ParameterDescriptionDefault
limitNumber of results per page10
cursorCursor value from a previous response0
directionSort direction by ID: asc or descasc

How it works

{
  "data": [...],
  "pagination": {
    "nextCursor": 4521
  }
}
Pass nextCursor as the cursor parameter in your next request to fetch the next page. When nextCursor is null, you have reached the end of the result set.
# First page
curl "https://api.quartr.com/public/v3/events?limit=100"

# Next page
curl "https://api.quartr.com/public/v3/events?limit=100&cursor=4521"
Cursor values are opaque identifiers. Don’t assume they are sequential or that you can calculate them. Always use the nextCursor value from the previous response.

Timestamps

All timestamps in the API use UTC and are formatted as ISO 8601 strings. Every record has two timestamp fields.
FieldMeaning
createdAtWhen the record was first added to our system
updatedAtWhen the record or its related data was last modified
These reflect system time when the record was added or modified, not the actual date of the event. A historical earnings call from 2022 that was ingested in 2024 will have a createdAt in 2024. For the actual date of an event, use the event’s date field. The updatedAt field covers changes to the resource and its direct attributes.
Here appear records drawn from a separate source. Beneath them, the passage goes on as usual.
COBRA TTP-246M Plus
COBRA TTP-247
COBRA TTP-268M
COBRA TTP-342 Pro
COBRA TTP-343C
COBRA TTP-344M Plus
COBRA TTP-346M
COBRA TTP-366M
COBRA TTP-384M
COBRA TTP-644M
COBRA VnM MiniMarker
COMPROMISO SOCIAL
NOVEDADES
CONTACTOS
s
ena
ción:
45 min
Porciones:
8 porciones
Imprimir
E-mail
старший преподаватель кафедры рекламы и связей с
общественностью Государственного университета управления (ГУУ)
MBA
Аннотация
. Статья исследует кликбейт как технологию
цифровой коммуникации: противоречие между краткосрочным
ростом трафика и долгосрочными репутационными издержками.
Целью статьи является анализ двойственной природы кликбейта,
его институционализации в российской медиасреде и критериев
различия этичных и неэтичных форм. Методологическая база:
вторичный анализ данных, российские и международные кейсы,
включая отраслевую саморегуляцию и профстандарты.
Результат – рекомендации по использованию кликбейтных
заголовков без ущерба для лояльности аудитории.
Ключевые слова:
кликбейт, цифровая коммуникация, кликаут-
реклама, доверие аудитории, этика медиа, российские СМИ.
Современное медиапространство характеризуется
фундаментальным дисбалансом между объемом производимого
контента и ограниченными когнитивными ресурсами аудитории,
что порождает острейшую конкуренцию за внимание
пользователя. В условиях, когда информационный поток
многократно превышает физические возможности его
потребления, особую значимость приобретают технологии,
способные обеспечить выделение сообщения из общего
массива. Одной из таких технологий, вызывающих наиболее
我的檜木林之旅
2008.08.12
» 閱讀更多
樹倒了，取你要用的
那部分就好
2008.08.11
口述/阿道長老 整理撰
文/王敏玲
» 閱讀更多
For companies, this includes the company record itself and its identifiers (tickers, ISINs, CIKs). For events, it reflects changes to event metadata only, updates to documents or audio linked to an event do not change the event’s updatedAt. To track changes across related resources, query each endpoint separately using updatedAfter.

Keeping data in sync

Polling

Polling works well if you need data on a schedule and can tolerate some delay. Use updatedAfter and updatedBefore to fetch only what has changed since your last sync:
# Fetch all events updated since your last sync
curl "https://api.quartr.com/public/v3/events?updatedAfter=2025-03-01T00:00:00Z&limit=500"
To build or backfill a full local copy, paginate through the entire dataset without update filters, then switch to incremental polling using updatedAfter set to the time of your last successful sync. Tips for efficient polling:
  • Use limit=500 to minimize the number of requests.
  • Store the timestamp of each successful sync and use it as updatedAfter on the next run.
  • Poll less frequently for datasets that change infrequently (e.g. companies) and more often for fast-moving ones (e.g. live data).

Webhooks

Webhooks push updates to you in real time, eliminating polling delay entirely. They are ideal for live audio, live transcripts, and any workflow where latency matters. Even with webhooks, implement a periodic polling fallback to catch any events you may have missed due to network issues or downtime.